I put up 65Kg as an easy opener and then bombed the following two lifts on 70Kg - not a good start, but a start nonetheless!
Next up was an awkward lift - The Bench Press with Hands Together. This is a bench press done in competition powerlifting style but the two hands must remain together and touching throughout the lift. Not an easy lift balance and flexibility wise and a lift that I hadn't really trained for. I was pretty stoked to end up putting up an 85 and 92.5Kg
Browsing over the records I also realised that the record in my class was 98.4Kg and so I took a fourth attempt for a record at 99Kg and just missed getting it up there. It would have surely been the icing on the cake on what turned out to be a very satisfying return to competition but at least on this day it wasn't to be.
By the time of the 3rd and final lift of the competition I was completely spent. There was no fuel left in the tank and to total and still be in the running for overall honours I put up an easy 160Kg in the Jefferson (Straddle) Lift and followed with what should have been an easy 180Kg - looking for a 3rd on 200kg. However the bar had other ideas and remained firmly nailed to the floor!
Thinking that the day had pulled the overall out of grasp I was happy to be named 3rd best overall open lifter at the Championships.

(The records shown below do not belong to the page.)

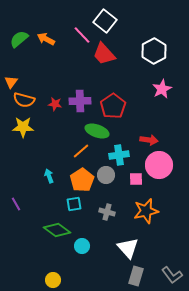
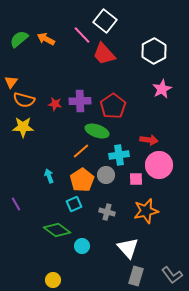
cyan square: rotated 14 degrees counterclockwise
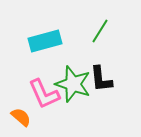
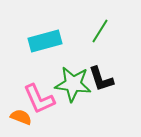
black L-shape: rotated 12 degrees counterclockwise
green star: rotated 12 degrees counterclockwise
pink L-shape: moved 5 px left, 5 px down
orange semicircle: rotated 20 degrees counterclockwise
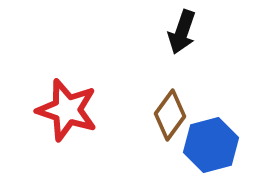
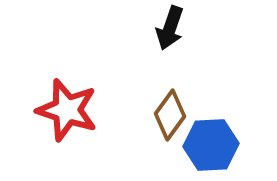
black arrow: moved 12 px left, 4 px up
blue hexagon: rotated 12 degrees clockwise
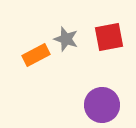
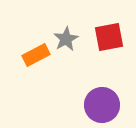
gray star: rotated 25 degrees clockwise
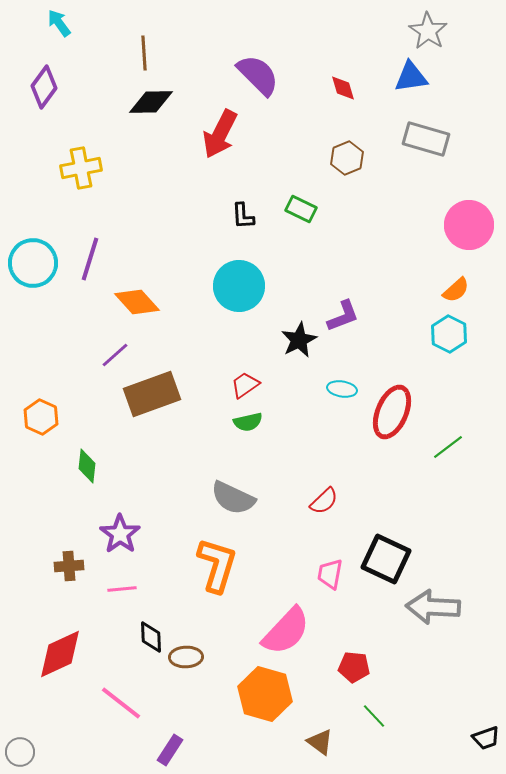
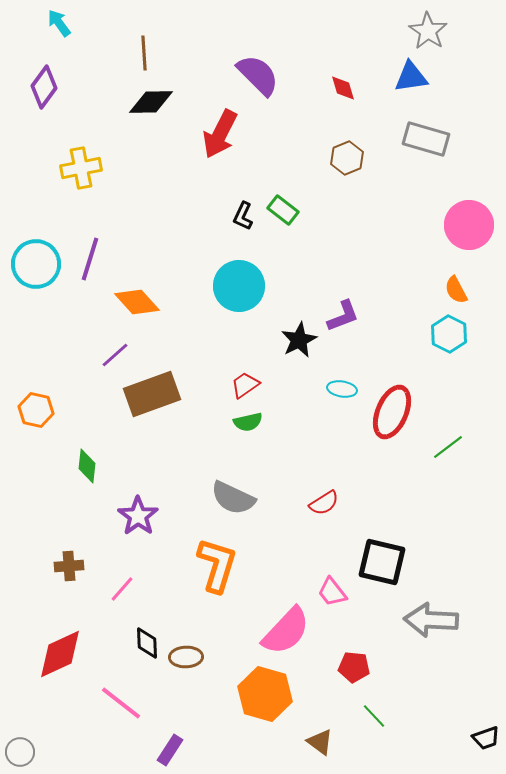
green rectangle at (301, 209): moved 18 px left, 1 px down; rotated 12 degrees clockwise
black L-shape at (243, 216): rotated 28 degrees clockwise
cyan circle at (33, 263): moved 3 px right, 1 px down
orange semicircle at (456, 290): rotated 104 degrees clockwise
orange hexagon at (41, 417): moved 5 px left, 7 px up; rotated 12 degrees counterclockwise
red semicircle at (324, 501): moved 2 px down; rotated 12 degrees clockwise
purple star at (120, 534): moved 18 px right, 18 px up
black square at (386, 559): moved 4 px left, 3 px down; rotated 12 degrees counterclockwise
pink trapezoid at (330, 574): moved 2 px right, 18 px down; rotated 48 degrees counterclockwise
pink line at (122, 589): rotated 44 degrees counterclockwise
gray arrow at (433, 607): moved 2 px left, 13 px down
black diamond at (151, 637): moved 4 px left, 6 px down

My enormous thanks go out to Brian Armstrong, Bruce Savage and the rest of the guys at Canterbury Powerlifting who helped to make this Championships a great event.
Our opening feelings that what the Champs lacked in numbers would be made up for in quality of lifting.
James Gardner of the UK came in as best Open Lifter and Peter Philips of Australia best Overall and Masters Lifter.
James Gardner probably took the title for bets overall drinker too...and I for one am wondering how on earth he managed to wake up at 7am for a train ride through the Alps!
I'm looking ahead to bigger (weights!) and better things at the 2008 World Champs in the UK!